**Work to complete**
Based on the entries below, how many lines contain the word "Montpellier"? Respond with only the number.

**Information provided**
※

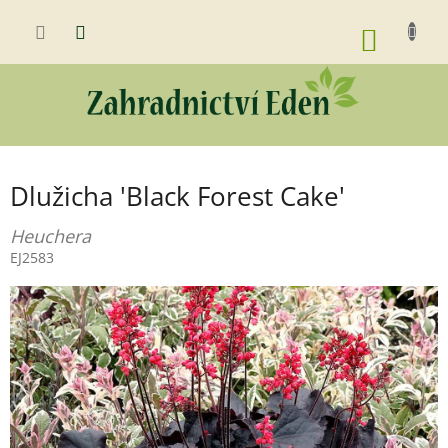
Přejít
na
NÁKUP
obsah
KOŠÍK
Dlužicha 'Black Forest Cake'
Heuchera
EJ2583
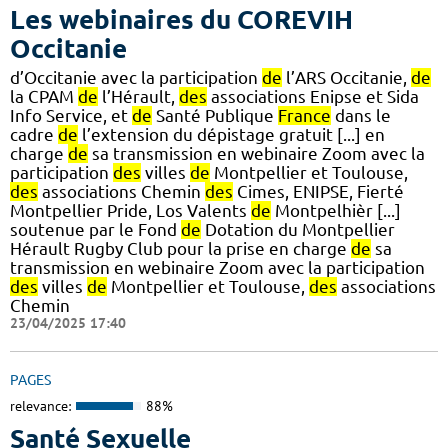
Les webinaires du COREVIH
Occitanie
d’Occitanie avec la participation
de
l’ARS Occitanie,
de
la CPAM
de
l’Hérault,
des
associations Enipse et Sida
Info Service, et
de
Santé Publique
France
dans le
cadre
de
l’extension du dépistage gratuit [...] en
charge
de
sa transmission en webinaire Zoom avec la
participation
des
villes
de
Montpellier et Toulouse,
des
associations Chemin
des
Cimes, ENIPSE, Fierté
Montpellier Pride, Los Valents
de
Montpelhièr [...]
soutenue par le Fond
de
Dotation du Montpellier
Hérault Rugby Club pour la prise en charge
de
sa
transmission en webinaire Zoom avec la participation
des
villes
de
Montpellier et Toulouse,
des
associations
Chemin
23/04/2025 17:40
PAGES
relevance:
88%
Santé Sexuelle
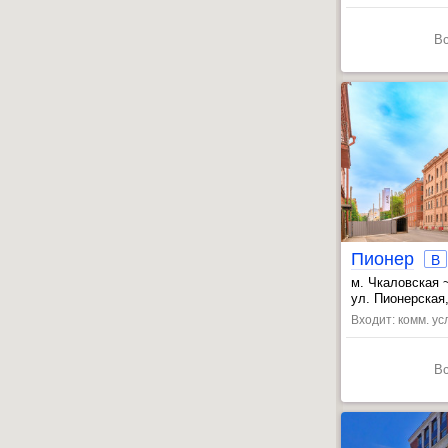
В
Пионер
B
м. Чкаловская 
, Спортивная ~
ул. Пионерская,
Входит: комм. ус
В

※

**Solution below**
4